- Edmund Trebus in 2002
- Born: Edmund Zygfryd Trebus 11 November 1918 Ostrowo near Danzig, German Reich
- Died: 29 September 2002 (aged 83) Southgate, England
- Known for: A Life of Grime

= Edmund Trebus =

Polish-born hoarder (1918–2002)

Edmund Zygfryd Trebus (11 November 1918 – 29 September 2002) was a compulsive hoarder who came to fame when he was featured on the British television documentary series A Life of Grime.

==Biography==
Edmund Trebus was born in Ostrowo, near Danzig (Gdańsk), in what was then the newly established Weimar Republic (now Poland), on 11 November 1918, the day of the Armistice.

When Nazi Germany invaded Poland in 1939 Trebus was conscripted into the Wehrmacht. He was then captured and served with the Allied forces in Italy, in an anti-tank unit of the II Corps of the Polish armed forces, which was under British command.

After moving to England just after the Second World War, Trebus married Jozefa Noga in 1949. They had five children.

Trebus had been a collector all his life and he was often seen pushing a handcart filled with his latest acquisitions, which he carefully sorted into separate piles in his garden and home. One of Trebus's major loves was Elvis Presley, and he managed to collect and store away a copy of almost every single Elvis record.

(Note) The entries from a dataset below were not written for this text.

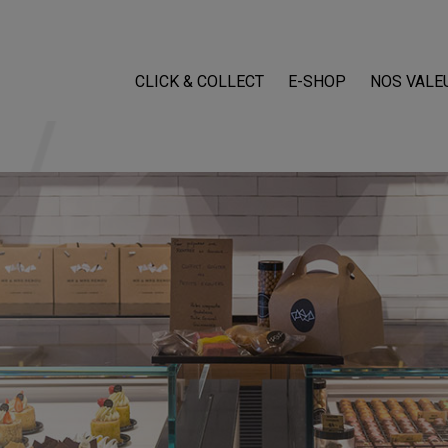
CLICK & COLLECT
E-SHOP
NOS VALE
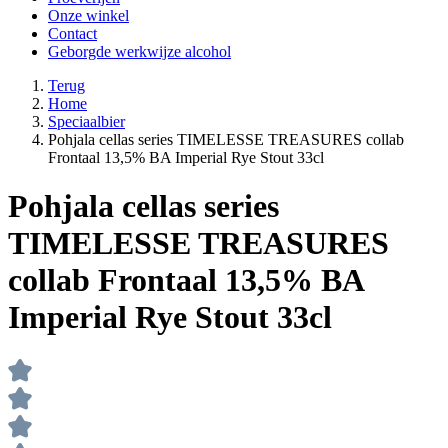
Onze winkel
Contact
Geborgde werkwijze alcohol
Terug
Home
Speciaalbier
Pohjala cellas series TIMELESSE TREASURES collab
Frontaal 13,5% BA Imperial Rye Stout 33cl
Pohjala cellas series
TIMELESSE TREASURES
collab Frontaal 13,5% BA
Imperial Rye Stout 33cl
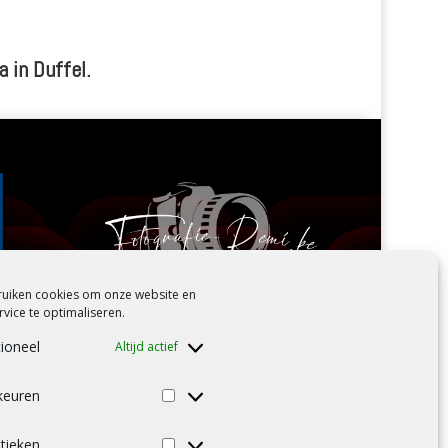
 in Duffel.
ruiken cookies om onze website en
rvice te optimaliseren.
ioneel
Altijd actief
keuren
Voorkeuren
stieken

In his eighties, living alone in a run-down house in Crouch End in North London, Trebus was constantly in trouble with the environmental health department of the London Borough of Haringey because of complaints about the rubbish surrounding his home. He lived in a tiny area on the ground floor of his house, surrounded by piles of rubbish, because he never threw anything away. In the BBC documentary series A Life of Grime, Trebus was repeatedly shown arguing with council workers who had been instructed to clear his house of the 515 cuyd of rubbish it contained. He was eventually rehoused at the Trentfield Nursing Home in Southgate, where he died at the age of 83. Following his death, the BBC broadcast an hour-long tribute, Mr Trebus: A Life of Grime.